Budiman mengatakan, pihaknya melakukan konsolidasi dengan para penambang skala kecil ini, untuk mendorong budaya kerja yang aman dengan peduli lingkungan, sekaligus menciptakan nilai tambah yang dapat secara langsung dirasakan oleh masyarakat lokal di daerah-daerah.
“Rapat kerja ini untuk mengonsolidasikan para penambang supaya bisa berkerja secara aman dengan tetap melestarikan lingkungan hidup. Dalam hal ini Bukit Algoritma menawarkan diri sebagai tempat riset teknologi rekayasa mineral agar tak dijual mentah saja,” bebernya Budiman dalam keterangan tertulisnya, Senin (14/2).
Dalam kesempatan yang sama, Ketua Dewan Pimpinan Pusat (DPP) APRI, Gatot Sugiharto menegaskan, kebutuhan penting dalam pengembangan tambang rakyat di Indonesia adalah implementasi teknologi untuk meningkatkan recovery atau kemampuan penangkapan mineral dalam proses pengolahan, mengurangi biaya, dan penggunaan teknologi ramah lingkungan.
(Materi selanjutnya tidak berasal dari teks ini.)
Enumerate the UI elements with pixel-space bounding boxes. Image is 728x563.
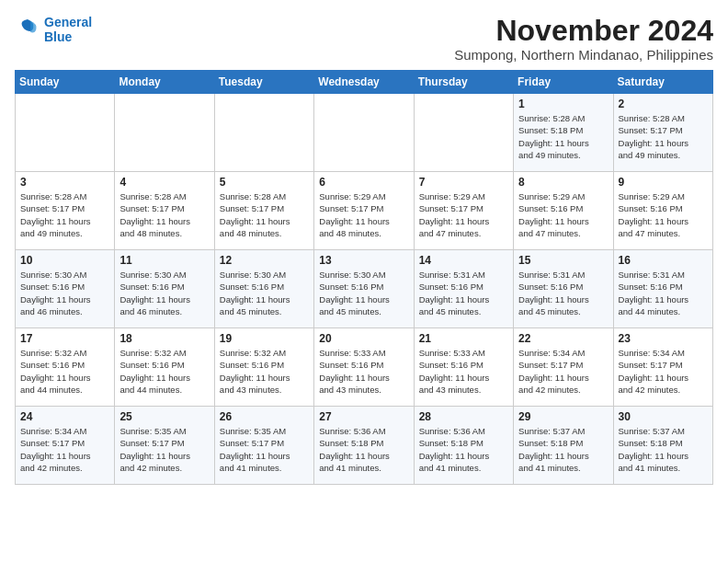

Lebih lanjut, APRI akan bekerja sama dengan Koperasi
Mineral dan Pengolahan Nusantara (Komandan), yang merupakan salah satu komunitas di Bukit Algoritma.
Saat ini, APRI tengah mengembangkan kelompok responsible mining community (RMC). Target hingga akhir tahun ini, sedikitnya akan ada 3 ribu RMC. Pada setiap RMC membutuhkan lahan tambang sekitar 5 sampai 10 hektare.
“Semua RMC akan berbadan hukum koperasi. Setiap RMC akan membuka lebih 500 lapangan kerja dan membayar pajak atau retribusi minimal Rp 1 miliar per tahun,” ungkap Gatot.
“Dengan 30 ribu hektare akan menyediakan lebih 1,5 juta lapangan kerja dan Rp 1,5 triliuan penerimaan negara. Bisa dibandingkan dengan luasan yang dikuasai perusahaan tambang besar,” sambungnya.